EXERCISE
Please copy out each line of the entries in which "горы" appears.

RECORD EXTRACTS
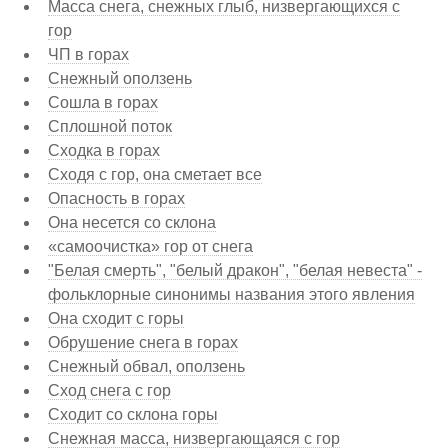
Масса снега, снежных глыб, низвергающихся с
гор
ЧП в горах
Снежный оползень
Сошла в горах
Сплошной поток
Сходка в горах
Сходя с гор, она сметает все
Опасность в горах
Она несется со склона
«самоочистка» гор от снега
"Белая смерть", "белый дракон", "белая невеста" -
фольклорные синонимы названия этого явления
Она сходит с горы
Обрушение снега в горах
Снежный обвал, оползень
Сход снега с гор
Сходит со склона горы
Снежная масса, низвергающаяся с гор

THE COMPLETED TASK
Она сходит с горы
Сходит со склона горы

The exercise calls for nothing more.